İzlenen yanlış mali politikaların sonucunda korkunç bir enflasyon, devasa bir işsizlik ve büyüyen cari açıkla karşı karşıyayız.
Üst sınıflar daha da zenginleşirken orta sınıf eriyor, yoksullar açlık sınırında yaşıyor.
“Enflasyon canavarı” terimiyle büyümüş kuşaklar için, kabus döndü. Yeni nesil için durum daha kötü: güvencesizlik, eşitsizlik ve belirsizlikle dolu bir yaşa kurmaya çalışıyorlar. Geleceğe dair umutsuzluk, giderek artıyor.
Fakat sorun sadece AKP’nin, daha doğrusu Cumhurbaşkanı Erdoğan’ın uygulattığı ekonomi politikalarından ibaret değil.
Muhalefet liderleri ve saygın ekonomistlerin çözüm önerileri de çoğunlukla klasik neoliberal formüllerle, geçici uygulamalarla sınırlı.
Dünyada artık farklı modeller, çözümler tartışılıyor. Çünkü neoliberalizm, dünya düzeni ölçeğinde zayıflama ve dağılma sürecinde.

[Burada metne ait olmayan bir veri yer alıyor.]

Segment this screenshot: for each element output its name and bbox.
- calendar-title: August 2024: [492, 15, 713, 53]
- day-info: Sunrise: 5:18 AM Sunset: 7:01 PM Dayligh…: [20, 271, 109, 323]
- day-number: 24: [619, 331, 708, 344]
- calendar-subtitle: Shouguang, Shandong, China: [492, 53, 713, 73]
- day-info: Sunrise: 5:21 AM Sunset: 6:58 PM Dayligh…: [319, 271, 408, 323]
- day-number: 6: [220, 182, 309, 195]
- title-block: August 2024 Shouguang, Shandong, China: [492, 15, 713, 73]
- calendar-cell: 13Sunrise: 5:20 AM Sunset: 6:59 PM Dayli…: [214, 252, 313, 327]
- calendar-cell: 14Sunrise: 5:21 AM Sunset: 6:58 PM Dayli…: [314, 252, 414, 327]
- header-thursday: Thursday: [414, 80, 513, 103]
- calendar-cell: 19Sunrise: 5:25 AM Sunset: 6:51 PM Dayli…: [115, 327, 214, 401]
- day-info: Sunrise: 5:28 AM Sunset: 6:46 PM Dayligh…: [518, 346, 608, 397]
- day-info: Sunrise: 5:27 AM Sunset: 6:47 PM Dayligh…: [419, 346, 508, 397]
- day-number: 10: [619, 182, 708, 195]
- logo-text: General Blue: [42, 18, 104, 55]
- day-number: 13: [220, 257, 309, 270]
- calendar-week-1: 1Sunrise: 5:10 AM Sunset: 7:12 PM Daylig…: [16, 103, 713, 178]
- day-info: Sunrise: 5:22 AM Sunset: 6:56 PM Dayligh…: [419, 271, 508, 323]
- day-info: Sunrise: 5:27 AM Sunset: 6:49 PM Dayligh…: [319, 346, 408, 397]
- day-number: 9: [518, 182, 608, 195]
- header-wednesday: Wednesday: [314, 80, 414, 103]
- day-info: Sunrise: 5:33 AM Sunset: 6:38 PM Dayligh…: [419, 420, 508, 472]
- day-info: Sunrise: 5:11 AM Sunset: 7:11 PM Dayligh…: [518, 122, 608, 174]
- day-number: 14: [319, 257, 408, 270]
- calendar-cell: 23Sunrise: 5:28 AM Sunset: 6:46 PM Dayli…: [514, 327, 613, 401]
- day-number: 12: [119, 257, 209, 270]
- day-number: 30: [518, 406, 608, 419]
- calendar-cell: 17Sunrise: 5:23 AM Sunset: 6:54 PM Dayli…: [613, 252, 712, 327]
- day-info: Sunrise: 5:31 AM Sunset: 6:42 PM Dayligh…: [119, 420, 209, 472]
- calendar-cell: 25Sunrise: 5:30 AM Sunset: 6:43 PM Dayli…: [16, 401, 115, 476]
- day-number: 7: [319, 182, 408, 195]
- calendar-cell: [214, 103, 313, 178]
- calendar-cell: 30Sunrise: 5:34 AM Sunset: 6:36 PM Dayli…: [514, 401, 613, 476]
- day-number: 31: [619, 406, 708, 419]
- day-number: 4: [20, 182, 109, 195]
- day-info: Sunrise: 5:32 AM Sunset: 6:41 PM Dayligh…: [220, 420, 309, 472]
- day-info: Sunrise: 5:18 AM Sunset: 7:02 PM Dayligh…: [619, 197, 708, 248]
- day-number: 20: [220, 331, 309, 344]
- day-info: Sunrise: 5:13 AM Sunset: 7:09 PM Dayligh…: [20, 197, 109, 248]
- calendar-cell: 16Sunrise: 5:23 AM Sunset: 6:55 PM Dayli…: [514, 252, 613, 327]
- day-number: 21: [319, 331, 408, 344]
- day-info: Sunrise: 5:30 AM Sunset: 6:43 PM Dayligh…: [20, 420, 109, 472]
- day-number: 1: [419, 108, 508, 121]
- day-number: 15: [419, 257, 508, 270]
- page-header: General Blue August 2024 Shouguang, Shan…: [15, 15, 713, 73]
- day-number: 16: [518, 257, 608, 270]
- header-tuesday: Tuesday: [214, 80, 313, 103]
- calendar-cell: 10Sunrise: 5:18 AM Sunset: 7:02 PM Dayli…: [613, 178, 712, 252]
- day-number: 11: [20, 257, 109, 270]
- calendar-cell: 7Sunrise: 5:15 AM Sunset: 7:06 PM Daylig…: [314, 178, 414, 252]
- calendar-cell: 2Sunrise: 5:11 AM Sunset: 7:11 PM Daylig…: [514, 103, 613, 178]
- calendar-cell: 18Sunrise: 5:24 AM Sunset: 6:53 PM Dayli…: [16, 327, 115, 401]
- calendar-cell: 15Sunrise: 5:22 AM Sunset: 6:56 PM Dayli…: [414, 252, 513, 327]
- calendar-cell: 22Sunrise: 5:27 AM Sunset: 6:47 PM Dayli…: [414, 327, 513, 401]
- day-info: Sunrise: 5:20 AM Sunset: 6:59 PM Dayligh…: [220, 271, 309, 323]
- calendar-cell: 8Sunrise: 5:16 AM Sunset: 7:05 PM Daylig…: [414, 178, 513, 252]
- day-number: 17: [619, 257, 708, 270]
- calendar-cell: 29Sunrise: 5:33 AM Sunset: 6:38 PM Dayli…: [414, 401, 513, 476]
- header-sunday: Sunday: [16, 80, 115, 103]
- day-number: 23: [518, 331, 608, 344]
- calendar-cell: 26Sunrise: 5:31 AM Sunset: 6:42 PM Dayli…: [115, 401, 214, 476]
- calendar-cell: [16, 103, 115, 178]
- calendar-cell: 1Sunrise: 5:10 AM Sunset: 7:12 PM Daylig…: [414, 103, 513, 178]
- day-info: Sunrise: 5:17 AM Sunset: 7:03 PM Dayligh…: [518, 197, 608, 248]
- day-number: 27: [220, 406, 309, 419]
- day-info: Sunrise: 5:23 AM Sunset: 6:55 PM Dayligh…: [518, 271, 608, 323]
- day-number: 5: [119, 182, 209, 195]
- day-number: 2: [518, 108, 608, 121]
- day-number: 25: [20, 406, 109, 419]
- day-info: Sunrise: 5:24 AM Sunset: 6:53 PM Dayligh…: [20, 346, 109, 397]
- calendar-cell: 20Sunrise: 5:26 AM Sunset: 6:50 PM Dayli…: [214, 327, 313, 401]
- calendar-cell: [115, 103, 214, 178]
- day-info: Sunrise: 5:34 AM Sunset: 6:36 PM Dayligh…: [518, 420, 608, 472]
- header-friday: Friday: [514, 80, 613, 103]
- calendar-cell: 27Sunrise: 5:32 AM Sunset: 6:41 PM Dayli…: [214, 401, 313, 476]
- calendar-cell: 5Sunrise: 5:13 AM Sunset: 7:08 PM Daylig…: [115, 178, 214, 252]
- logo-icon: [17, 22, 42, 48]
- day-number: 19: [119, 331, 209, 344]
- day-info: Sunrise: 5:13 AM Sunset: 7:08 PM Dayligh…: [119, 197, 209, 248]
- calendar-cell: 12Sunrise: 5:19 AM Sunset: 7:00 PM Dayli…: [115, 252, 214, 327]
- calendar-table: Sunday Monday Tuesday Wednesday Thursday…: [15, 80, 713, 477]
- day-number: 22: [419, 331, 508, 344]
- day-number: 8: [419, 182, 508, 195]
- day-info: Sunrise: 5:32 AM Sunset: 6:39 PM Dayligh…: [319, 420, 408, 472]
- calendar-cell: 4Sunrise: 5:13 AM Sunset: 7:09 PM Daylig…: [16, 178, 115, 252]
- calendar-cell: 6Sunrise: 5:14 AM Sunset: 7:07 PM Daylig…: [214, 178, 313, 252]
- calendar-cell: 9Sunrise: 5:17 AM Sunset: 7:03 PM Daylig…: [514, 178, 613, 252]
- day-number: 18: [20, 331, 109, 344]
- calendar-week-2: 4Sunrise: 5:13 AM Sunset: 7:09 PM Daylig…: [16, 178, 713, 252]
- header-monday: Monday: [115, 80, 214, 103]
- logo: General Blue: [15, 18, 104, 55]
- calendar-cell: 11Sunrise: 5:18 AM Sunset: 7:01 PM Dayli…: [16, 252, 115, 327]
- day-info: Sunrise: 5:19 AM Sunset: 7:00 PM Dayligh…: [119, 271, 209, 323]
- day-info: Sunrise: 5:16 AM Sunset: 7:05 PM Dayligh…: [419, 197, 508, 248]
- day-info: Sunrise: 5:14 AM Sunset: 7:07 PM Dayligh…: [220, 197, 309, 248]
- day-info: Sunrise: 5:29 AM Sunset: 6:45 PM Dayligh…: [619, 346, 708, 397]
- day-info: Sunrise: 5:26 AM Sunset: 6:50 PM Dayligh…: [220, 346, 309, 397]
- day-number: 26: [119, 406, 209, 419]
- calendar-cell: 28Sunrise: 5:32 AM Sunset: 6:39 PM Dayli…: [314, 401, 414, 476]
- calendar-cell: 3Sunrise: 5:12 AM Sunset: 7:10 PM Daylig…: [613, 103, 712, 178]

NEOLİBERAL KÜRESEL DÜZENİN KRİZİ
İktisatçı Emre Özçelik, Ocak 2021’de Birikim Dergisi’nde yazdığı yazıda sorunu şöyle özetliyor:
“Neoliberal küreselleşme ve finansal teknolojik yenilikler, orantısız biçimde sermayenin çıkarına hizmet etti. Alt ve orta sınıflar sosyoekonomik sistemden önemli ölçüde dışlandı.
Ülke içi gelir ve servet eşitsizlikleri arttı. Böylece neoliberalleşme karşıtı, yerlici ve millici, anti demokratik ve popülist bir dalga yükseldi. Bu gidişat sürerse, teknolojik işsizlik kitleselleşebilir, demokratik değerler ve kurumlar daha da aşınabilir.”

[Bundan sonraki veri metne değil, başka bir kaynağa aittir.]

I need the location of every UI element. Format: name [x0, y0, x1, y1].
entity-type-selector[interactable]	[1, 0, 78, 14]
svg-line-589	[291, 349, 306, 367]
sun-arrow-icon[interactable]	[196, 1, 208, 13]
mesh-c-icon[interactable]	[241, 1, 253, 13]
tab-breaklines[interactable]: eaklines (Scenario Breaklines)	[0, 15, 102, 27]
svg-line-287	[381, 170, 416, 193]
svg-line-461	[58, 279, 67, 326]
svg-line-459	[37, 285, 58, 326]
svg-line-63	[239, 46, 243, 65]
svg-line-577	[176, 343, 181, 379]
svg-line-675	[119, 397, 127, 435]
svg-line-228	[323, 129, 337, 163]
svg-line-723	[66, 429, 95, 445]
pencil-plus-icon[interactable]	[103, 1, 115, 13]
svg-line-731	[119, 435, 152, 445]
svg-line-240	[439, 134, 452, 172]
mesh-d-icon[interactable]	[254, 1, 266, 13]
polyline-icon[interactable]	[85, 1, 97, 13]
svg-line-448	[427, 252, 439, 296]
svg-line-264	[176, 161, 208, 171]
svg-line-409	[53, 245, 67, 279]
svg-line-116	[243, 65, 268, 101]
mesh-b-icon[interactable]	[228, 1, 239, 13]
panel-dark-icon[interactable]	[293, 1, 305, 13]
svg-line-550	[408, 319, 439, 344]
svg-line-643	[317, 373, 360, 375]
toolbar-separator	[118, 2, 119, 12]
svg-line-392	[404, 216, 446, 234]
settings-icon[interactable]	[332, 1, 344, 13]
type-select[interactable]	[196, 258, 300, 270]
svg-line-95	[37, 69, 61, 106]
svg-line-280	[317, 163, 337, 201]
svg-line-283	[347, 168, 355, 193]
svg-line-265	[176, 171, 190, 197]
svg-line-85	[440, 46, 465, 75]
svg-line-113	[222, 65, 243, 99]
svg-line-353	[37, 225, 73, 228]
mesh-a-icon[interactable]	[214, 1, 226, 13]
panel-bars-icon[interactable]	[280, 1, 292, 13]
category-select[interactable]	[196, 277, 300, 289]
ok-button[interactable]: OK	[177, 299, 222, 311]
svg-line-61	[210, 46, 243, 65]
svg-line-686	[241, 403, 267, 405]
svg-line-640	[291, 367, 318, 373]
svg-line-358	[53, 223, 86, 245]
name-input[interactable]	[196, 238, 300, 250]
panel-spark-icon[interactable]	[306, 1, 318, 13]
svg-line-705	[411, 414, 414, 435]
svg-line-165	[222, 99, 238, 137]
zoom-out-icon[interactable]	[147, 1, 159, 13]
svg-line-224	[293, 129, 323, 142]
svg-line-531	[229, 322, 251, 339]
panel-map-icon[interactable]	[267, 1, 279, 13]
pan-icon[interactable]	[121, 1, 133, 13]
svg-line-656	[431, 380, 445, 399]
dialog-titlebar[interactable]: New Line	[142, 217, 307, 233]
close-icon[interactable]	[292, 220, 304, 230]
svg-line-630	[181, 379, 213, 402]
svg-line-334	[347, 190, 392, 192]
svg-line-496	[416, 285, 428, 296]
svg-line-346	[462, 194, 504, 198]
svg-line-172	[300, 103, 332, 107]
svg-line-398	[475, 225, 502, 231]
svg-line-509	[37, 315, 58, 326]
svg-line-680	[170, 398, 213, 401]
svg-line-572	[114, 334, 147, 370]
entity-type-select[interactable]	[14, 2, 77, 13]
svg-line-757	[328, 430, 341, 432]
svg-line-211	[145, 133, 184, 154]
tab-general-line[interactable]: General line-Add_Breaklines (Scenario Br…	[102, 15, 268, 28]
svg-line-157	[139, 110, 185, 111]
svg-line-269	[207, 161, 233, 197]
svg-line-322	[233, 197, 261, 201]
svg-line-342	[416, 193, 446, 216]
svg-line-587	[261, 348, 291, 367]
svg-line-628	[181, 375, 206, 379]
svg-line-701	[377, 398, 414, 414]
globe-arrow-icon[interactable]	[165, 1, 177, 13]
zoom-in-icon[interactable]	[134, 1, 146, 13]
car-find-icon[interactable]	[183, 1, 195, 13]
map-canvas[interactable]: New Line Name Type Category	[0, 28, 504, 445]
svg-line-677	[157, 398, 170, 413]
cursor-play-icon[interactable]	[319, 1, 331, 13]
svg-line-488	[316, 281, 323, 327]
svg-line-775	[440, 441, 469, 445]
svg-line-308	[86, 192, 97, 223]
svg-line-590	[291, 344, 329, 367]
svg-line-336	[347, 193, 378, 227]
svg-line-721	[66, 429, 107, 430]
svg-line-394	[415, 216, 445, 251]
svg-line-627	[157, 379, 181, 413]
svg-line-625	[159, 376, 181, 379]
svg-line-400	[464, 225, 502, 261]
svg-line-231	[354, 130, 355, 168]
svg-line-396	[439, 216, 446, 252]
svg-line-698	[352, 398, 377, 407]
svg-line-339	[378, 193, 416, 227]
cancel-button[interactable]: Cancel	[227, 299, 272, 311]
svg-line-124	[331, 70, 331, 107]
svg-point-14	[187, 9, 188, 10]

Buna karşılık sermayeyi rekabete zorlamak, teknolojik ilerlemeyi yönetmek ve eşitsizlik ve yoksullukla mücadeleyi içeren çözümler ileri sürülüyor.
Sıkı durun, bu bozuk düzenle baş edebilmek için “devlet” göreve çağrılıyor!
İlginç olan, yeni çözüm ve alternatif önerilerinin sosyalizm, komünizm veya Marksizme gönül verenler tarafından değil, kapitalist çevrenin dışına taşmadan sorunları gidermeye çalışan kanaat önderlerinden gelmesi!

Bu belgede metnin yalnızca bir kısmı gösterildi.